835 North Kings Road West Hollywood, CA 90069
Wednesday, February 15 at 7:00 PM – 9:00 PM
Ends Mar 12, 2023
The MAK Center for Art and Architecture, Schindler House, is pleased to present an exhibition of Alex Katz. The exhibition Sunrise by Alex Katz is the latest iteration by the 95-year-old artist’s ongoing series he refers to as ‘splits’. Using a cut-up technique he blends inspiration from Manet’s pictures of women in hats in the sun, the fractured imagery from early cubism as well as the ‘cheap’ quality in Fassbinder’s ‘Beware of a Holy Whore,’ these large-scale immersive portraits of Sunrise Coigney encapsulate the fleeting nature of the gaze inside everyday life.
This exhibition of one of the foremost contemporary figurative painters is presented with support from Gladstone Gallery.
About Alex Katz
Alex Katz (b. 1927, Brooklyn, NY) is the preeminent painter of modern life. Acclaimed for his iconic portraits and impressionistic landscape depictions, the now 95-year-old Katz has inspired generations of painters.

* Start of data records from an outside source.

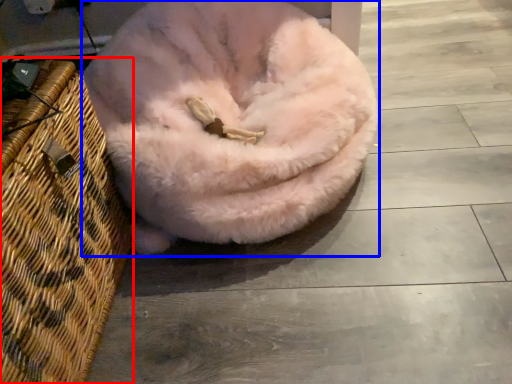 Question: Among these objects, which one is farthest to the camera, basket (highlighted by a red box) or dog bed (highlighted by a blue box)?

Choices:
 (A) basket
 (B) dog bed

Answer: (B) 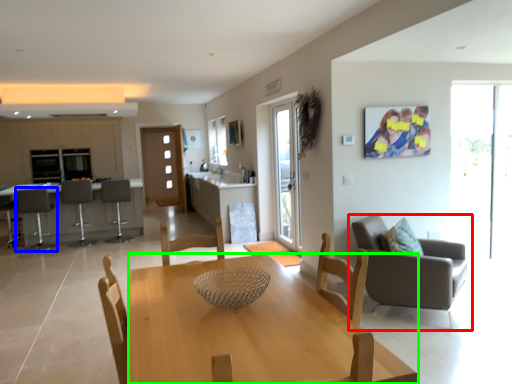 Question: Estimate the real-world distances between objects in this image. Which object is farther from chair (highlighted by a red box), chair (highlighted by a blue box) or desk (highlighted by a green box)?

Choices:
 (A) chair
 (B) desk

Answer: (A) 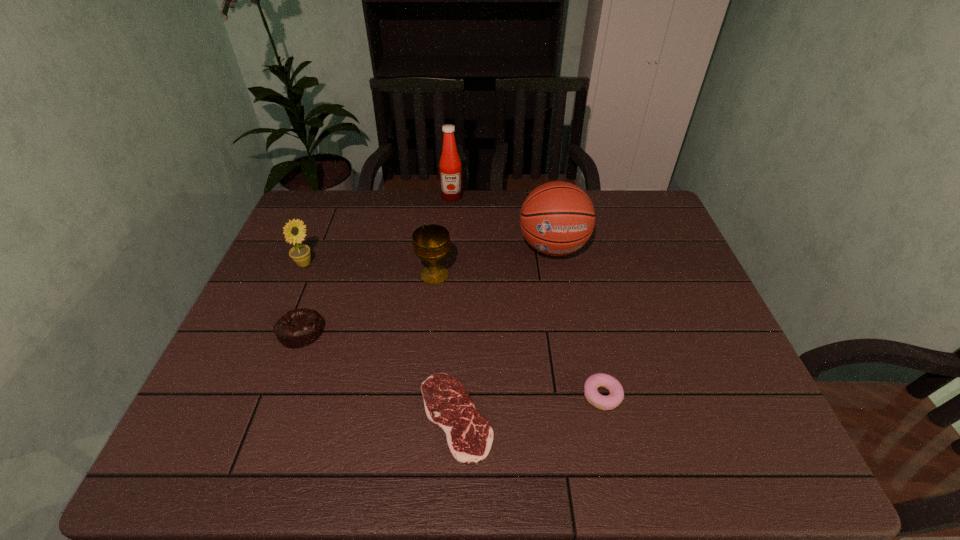 Where is `vacant point located between the beanbag and the shortest object`? vacant point located between the beanbag and the shortest object is located at coordinates (378, 374).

Katz's work has been the subject of numerous retrospectives and solo presentations over the course of his expansive career. His work is in the permanent collections of over one hundred museums worldwide, including the Museum of Modern Art, the Metropolitan Museum of Art, and the Whitney Museum of American Art in New York; the Smithsonian Institute, Washington, D.C.; the Museum of Fine Arts, Boston; The Alfond Collection of Contemporary Art, Cornell Fine Arts Museum, Rollins College, Winter Park, Florida; the Art Institute of Chicago; the Tate, London; Centre Georges Pompidou, Paris; el Museo Nacional Centro de Arte Reina Sofia, Madrid; the Museum of Contemporary Art Tokyo; and the Nationalgalerie, Berlin.
Katz lives and works in New York. He was the 2019 Honoree at TWO x TWO for AIDS and Art and had a solo survey exhibition at the Fosun Foundation in Shanghai in 2020. Recent exhibitions include a solo show at the Museo Nacional Thyssen-Bornemisza, Madrid, and a retrospective on view at The Guggenheim in New York until February 2023.
About the MAK Center for Art & Architecture
The MAK Center for Art and Architecture is a multidisciplinary, experimental center for art and architecture that operates from a constellation of historic architectural sites and contemporary exhibition spaces. Offering a year-round schedule of exhibitions and events, the MAK Center presents programming that challenges conventional notions of architectural space and relationships between the creative arts. It is headquartered in the landmark Schindler House (R.M. Schindler, 1922) in West Hollywood; operates a residency program and exhibition space at the Mackey Apartments (R.M. Schindler, 1939) and runs more intimate programming at the Fitzpatrick-Leland House (R.M. Schindler, 1936) in Los Angeles. The MAK Center encourages exploration of practical and theoretical ideas in art and architecture by engaging the center’s places, spaces, and histories. Its programming includes exhibitions, lectures, symposia, discussions, performances, music series, publication projects, salons, architecture tours, and new work commissions.
Accessibility Notes
The Schindler House is our headquarters and exhibitions center. The house is accessible by wheelchair. The entire property sits on the ground floor, accessible by a compact dirt driveway from the streetside. The main entry into the house is arrived at through a break in the hedge, with four pavers leading up to the front door. Most wheelchairs will not have an issue rolling over the pavers, but please let us know if you need assistance. The terrain inside and outside the house varies between compact dirt, grass, and concrete, with approximately 1″ lift from one surface to the next. All areas are accessible by wheelchair. All entries and corridors in the house measure 30″ in width or wider. For doorways that are under 30″, an alternate point of entry and access is always available. Bathrooms are not available for public use. We do not have designated parking areas, but visitors with accessibility needs can use the driveway for passenger loading and unloading.